[Start of Attachment]
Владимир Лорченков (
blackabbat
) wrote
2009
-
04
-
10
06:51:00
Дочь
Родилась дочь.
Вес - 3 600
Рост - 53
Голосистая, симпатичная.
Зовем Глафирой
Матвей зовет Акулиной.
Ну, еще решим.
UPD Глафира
[End of Attachment]
Reproduce the material above without altering a single character.

__ANSWER BOX__
Владимир Лорченков (
blackabbat
) wrote
2009
-
04
-
10
06:51:00
Дочь
Родилась дочь.
Вес - 3 600
Рост - 53
Голосистая, симпатичная.
Зовем Глафирой
Матвей зовет Акулиной.
Ну, еще решим.
UPD Глафира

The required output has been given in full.